Targeting the Vulnerabilities of Oncogene Activation

by
Christina Huang
1 and
Jack L. Arbiser
2,*
1
Sidney Kimmel Medical College, Thomas Jefferson University, Philadelphia, PA 19107, USA
2
Metroderm/United Dermatology Partners, 875 Johnson Ferry Rd., Atlanta, GA 30342, USA
*
Author to whom correspondence should be addressed.

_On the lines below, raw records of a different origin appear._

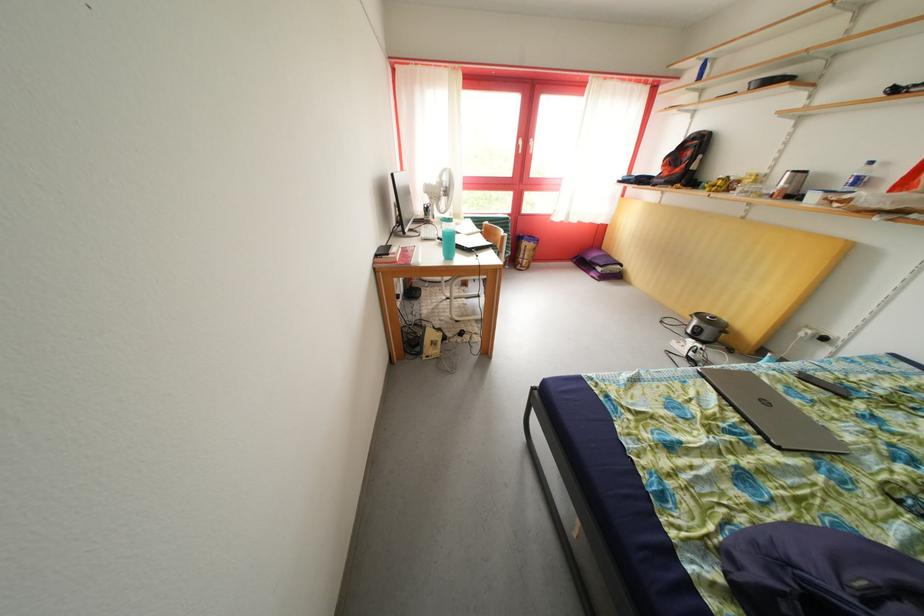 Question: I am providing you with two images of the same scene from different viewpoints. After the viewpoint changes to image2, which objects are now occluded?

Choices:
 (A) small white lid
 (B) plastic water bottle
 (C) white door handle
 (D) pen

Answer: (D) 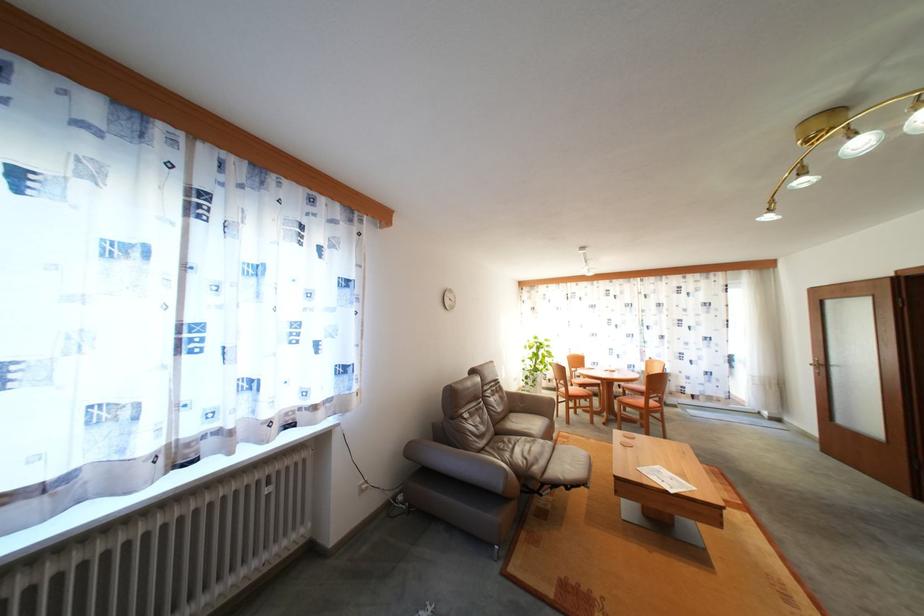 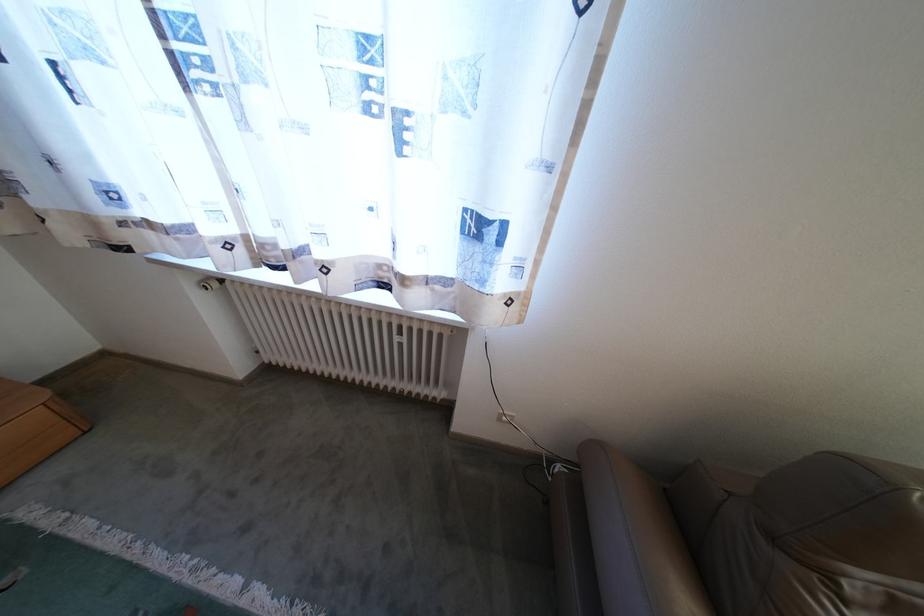 The point at (371, 491) is marked in the first image. Where is the corresponding point in the second image?

(512, 419) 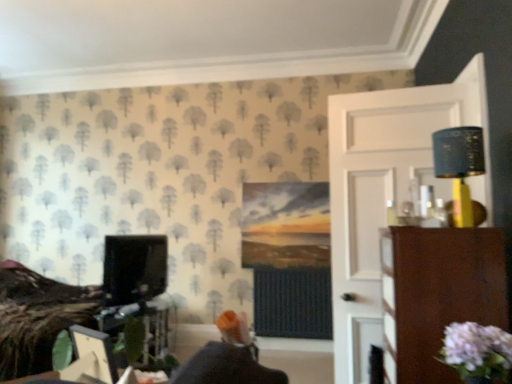 What are the coordinates of `matte black lampshade at upper right` in the screenshot? It's located at (459, 165).

This screenshot has height=384, width=512. Describe the element at coordinates (459, 165) in the screenshot. I see `matte black lampshade at upper right` at that location.

Locate an element on the screen. The image size is (512, 384). pale pink fabric flower at lower right is located at coordinates (477, 350).

Is matte black monitor at left shorter than pale pink fabric flower at lower right?

In fact, matte black monitor at left may be taller than pale pink fabric flower at lower right.

Is point (106, 277) closer or farther from the camera than point (498, 368)?

Clearly, point (106, 277) is more distant from the camera than point (498, 368).

From the image's perspective, which is above, matte black monitor at left or pale pink fabric flower at lower right?

pale pink fabric flower at lower right appears higher in the image.

Looking at this image, in the image, is matte black monitor at left on the left side or the right side of pale pink fabric flower at lower right?

matte black monitor at left is positioned on pale pink fabric flower at lower right's left side.

Are matte black lampshade at upper right and matte black monitor at left far apart?

matte black lampshade at upper right is far away from matte black monitor at left.

Is matte black monitor at left at the back of matte black lampshade at upper right?

No, matte black monitor at left is not at the back of matte black lampshade at upper right.

Does matte black lampshade at upper right have a greater height compared to brown wood dresser at right?

No, matte black lampshade at upper right is not taller than brown wood dresser at right.

Which object is wider, matte black lampshade at upper right or brown wood dresser at right?

With larger width is brown wood dresser at right.

Is the depth of matte black lampshade at upper right greater than that of brown wood dresser at right?

Yes, matte black lampshade at upper right is behind brown wood dresser at right.

Based on the photo, is brown wood dresser at right at the back of matte black lampshade at upper right?

matte black lampshade at upper right is not turned away from brown wood dresser at right.

From the picture: From a real-world perspective, is pale pink fabric flower at lower right positioned over matte black lampshade at upper right based on gravity?

No, from a real-world perspective, pale pink fabric flower at lower right is not over matte black lampshade at upper right

From the image's perspective, which is above, pale pink fabric flower at lower right or matte black lampshade at upper right?

From the image's view, matte black lampshade at upper right is above.

Considering the positions of objects pale pink fabric flower at lower right and matte black lampshade at upper right in the image provided, who is more to the right, pale pink fabric flower at lower right or matte black lampshade at upper right?

From the viewer's perspective, matte black lampshade at upper right appears more on the right side.

Are pale pink fabric flower at lower right and matte black lampshade at upper right far apart?

They are positioned close to each other.

The width and height of the screenshot is (512, 384). I want to click on furniture above the pale pink fabric flower at lower right (from a real-world perspective), so click(436, 294).

Considering the sizes of brown wood dresser at right and pale pink fabric flower at lower right in the image, is brown wood dresser at right wider or thinner than pale pink fabric flower at lower right?

Clearly, brown wood dresser at right has more width compared to pale pink fabric flower at lower right.

In the scene shown: Does brown wood dresser at right lie in front of pale pink fabric flower at lower right?

No, the depth of brown wood dresser at right is greater than that of pale pink fabric flower at lower right.

Could you tell me if brown wood dresser at right is facing pale pink fabric flower at lower right?

No, brown wood dresser at right is not facing towards pale pink fabric flower at lower right.

Would you consider pale pink fabric flower at lower right to be distant from matte black monitor at left?

Yes.

Does pale pink fabric flower at lower right have a greater width compared to matte black monitor at left?

In fact, pale pink fabric flower at lower right might be narrower than matte black monitor at left.

Is pale pink fabric flower at lower right in front of or behind matte black monitor at left in the image?

In the image, pale pink fabric flower at lower right appears in front of matte black monitor at left.

I want to click on flower on the right of matte black monitor at left, so click(x=477, y=350).

From a real-world perspective, is brown wood dresser at right under matte black lampshade at upper right?

Correct, in the physical world, brown wood dresser at right is lower than matte black lampshade at upper right.

Which is less distant, (406, 260) or (461, 160)?

Point (406, 260) is closer to the camera than point (461, 160).

From the image's perspective, is brown wood dresser at right located above or below matte black lampshade at upper right?

Clearly, from the image's perspective, brown wood dresser at right is below matte black lampshade at upper right.

Image resolution: width=512 pixels, height=384 pixels. Identify the location of furniture in front of the matte black lampshade at upper right. (436, 294).

This screenshot has width=512, height=384. What are the coordinates of `flower in front of the matte black monitor at left` in the screenshot? It's located at (477, 350).

You are a GUI agent. You are given a task and a screenshot of the screen. Output one action in this format:
    pyautogui.click(x=<x>, y=<y>)
    Task: Click on the table lamp that appears above the matte black monitor at left (from a real-world perspective)
    The image size is (512, 384).
    Given the screenshot: What is the action you would take?
    pyautogui.click(x=459, y=165)

Which object lies nearer to the anchor point pale pink fabric flower at lower right, matte black monitor at left or matte black lampshade at upper right?

matte black lampshade at upper right is closer to pale pink fabric flower at lower right.

Based on their spatial positions, is pale pink fabric flower at lower right or matte black monitor at left closer to brown wood dresser at right?

Based on the image, pale pink fabric flower at lower right appears to be nearer to brown wood dresser at right.

Considering their positions, is matte black monitor at left positioned closer to pale pink fabric flower at lower right than brown wood dresser at right?

brown wood dresser at right.

Estimate the real-world distances between objects in this image. Which object is further from matte black monitor at left, brown wood dresser at right or matte black lampshade at upper right?

matte black lampshade at upper right lies further to matte black monitor at left than the other object.

Estimate the real-world distances between objects in this image. Which object is further from matte black monitor at left, pale pink fabric flower at lower right or matte black lampshade at upper right?

pale pink fabric flower at lower right lies further to matte black monitor at left than the other object.

From the picture: Looking at the image, which one is located closer to matte black lampshade at upper right, matte black monitor at left or brown wood dresser at right?

brown wood dresser at right is positioned closer to the anchor matte black lampshade at upper right.

From the image, which object appears to be nearer to matte black lampshade at upper right, brown wood dresser at right or pale pink fabric flower at lower right?

Based on the image, brown wood dresser at right appears to be nearer to matte black lampshade at upper right.

Estimate the real-world distances between objects in this image. Which object is closer to pale pink fabric flower at lower right, matte black lampshade at upper right or brown wood dresser at right?

brown wood dresser at right lies closer to pale pink fabric flower at lower right than the other object.

Where is `flower situated between matte black monitor at left and brown wood dresser at right from left to right`? The height and width of the screenshot is (384, 512). flower situated between matte black monitor at left and brown wood dresser at right from left to right is located at coordinates (477, 350).

This screenshot has height=384, width=512. I want to click on furniture between matte black lampshade at upper right and pale pink fabric flower at lower right in the vertical direction, so click(x=436, y=294).

Identify the location of furniture between matte black monitor at left and matte black lampshade at upper right from left to right. (436, 294).

Identify the location of flower between matte black monitor at left and matte black lampshade at upper right from left to right. This screenshot has height=384, width=512. (477, 350).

Cancers 2023, 15(13), 3359; https://doi.org/10.3390/cancers15133359
Submission received: 20 June 2023 / Accepted: 25 June 2023 / Published: 27 June 2023
(This article belongs to the Special Issue Targeting the Vulnerabilities of Oncogene Activation)
Versions Notes
Treatment strategies for cancer have progressed greatly in recent decades. Since the approval of tamoxifen to modulate estrogen receptors (ER) in ER-positive breast cancer in the 1970s, improved understanding of gene expression changes in cancer have led to the development of effective, new targeted therapies [1]. Targeted therapies preferentially affect oncogenic cells, relatively sparing healthy tissue, reducing adverse effects found in other cancer therapies, such as chemotherapy or radiation [2]. However, even with the efficacy of established targeted therapies, cancers can develop resistance (ex: melanomas may become vemurafenib resistant, necessitating other inhibitors downstream of the BRAF signaling pathway) [3,4]. Because of this, new pathways and treatments must be elucidated to continually develop better therapies.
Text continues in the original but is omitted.